AWS Cloud Operations Blog
Use Amazon Athena and Amazon QuickSight to build custom reports of AWS Well-Architected Reviews
AWS Well-Architected helps cloud architects build secure, high-performing, resilient, and efficient infrastructure for their applications and workloads. Based on five pillars — operational excellence, security, reliability, performance efficiency, and cost optimization — AWS Well-Architected provides a consistent approach for customers and partners to evaluate architectures, and implement designs that can scale over time.
You can use the AWS Well-Architected Tool (AWS WA Tool) to review the state of your workloads and compare them to the latest AWS architectural best practices. Its API allows customers, ISVs, and AWS Partner Network to extend AWS Well-Architected functionality, best practices, measurements, and lessons learned into their existing architecture governance processes, applications, and workflows.
By building your own integrations with the AWS WA Tool, your enterprise can support a range of use cases, such as integrating AWS Well-Architected data into centralized reporting tools or ticketing and management solutions. The API can also be used to create automation for specific use cases.
This post presents a simple approach for aggregating the data of the workload reviews into a central data lake repository. It helps teams to analyze their organization’s Well-Architected maturity across multiple AWS accounts and workloads and perform centralized reporting on high-risk issues (HRIs).
Architecture overview
Many customers use multiple AWS accounts to provide administrative autonomy for their teams. The AWS WA Tool offers a simple way to share workloads with other AWS accounts. You can share a workload that you own in your account with AWS accounts used by other members of your review team or with a centralized AWS account. For more information, see sharing a Workload.
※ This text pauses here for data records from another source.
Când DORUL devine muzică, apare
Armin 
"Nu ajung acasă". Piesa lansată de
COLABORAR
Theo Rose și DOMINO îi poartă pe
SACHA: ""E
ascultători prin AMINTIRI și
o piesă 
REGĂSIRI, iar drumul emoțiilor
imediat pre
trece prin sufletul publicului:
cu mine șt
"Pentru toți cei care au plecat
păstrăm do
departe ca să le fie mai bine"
Figure 1: Architecture diagram
- After workloads are defined in the AWS WA Tool, AWS Lambda can poll the AWS Well-Architected Tool API to extract the raw data and store it in an Amazon Simple Storage Service (Amazon S3) bucket.
- AWS Glue crawlers are used to discover schema and store it in the AWS Glue Data Catalog.
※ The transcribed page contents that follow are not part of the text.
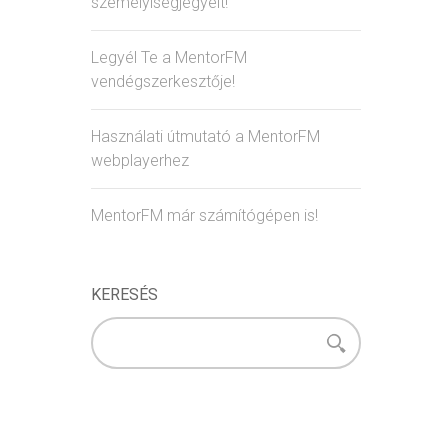
személyiségjegyeit!
Legyél Te a MentorFM
vendégszerkesztője!
Használati útmutató a MentorFM
webplayerhez
MentorFM már számítógépen is!
KERESÉS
- Amazon Athena is then used for data preparation tasks like building views of the workload report data.
- Amazon QuickSight can now query and build visualizations to discover insights into your Well-Architected Reviews.
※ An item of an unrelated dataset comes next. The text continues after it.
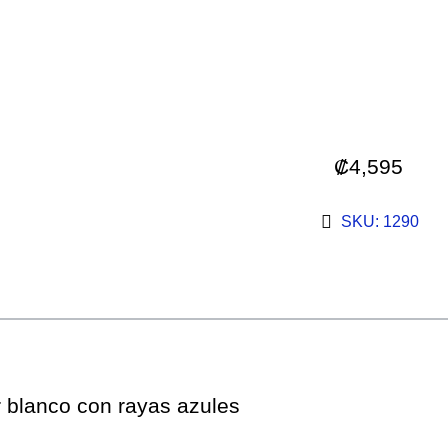
₡
4,595
SKU: 1290
 blanco con rayas azules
This pattern can extend the visibility of HRIs identified in the AWS WA Tool to enable custom visualizations and more insights. The central management account would typically be managed by a Cloud Center of Excellence (CCoE) team, who can advise and act on emerging HRIs across their entire AWS application portfolio.
Prerequisites
Complete the following prerequisites:
- Define and document a workload in the AWS WA Tool. For better understanding, refer to AWS documentation.
- Create or use an existing S3 bucket where you will store the extracted AWS Well-Architected data.
Walkthrough
The AWS Well-Architected Tool API provides programmatic access to the AWS WA Tool in the AWS Management Console. The API can be used for managing:
- workloads
- milestones
- lenses
- reviews
- workload shares
- workload share invitations.
For more information, see the getting started with AWS Well-Architected Tool.
Extract, transform, and load Well-Architected workload data
To extract the Well-Architected workload data, we’ll create an AWS Lambda function to query the Well-Architected API. AWS Lambda makes three calls to the Well-Architected Tool API to obtain workload, lens, and milestone information. It performs some minor transformation of the data to normalize the JSON structure and stores the data in an S3 bucket.
Create Lambda function
- Begin by navigating to the Lambda console and choosing the Create function
- Choose the option to Author from scratch and then fill in
extract-war-reports
as the function name, “Python 3.6” as the runtime. - Under Permissions, select the option to “Create new role from template(s)”, assigning a role name of
extract-war-reports_role
. - Then, choose Create function. Lambda will then create a new function along with a role for executing the function.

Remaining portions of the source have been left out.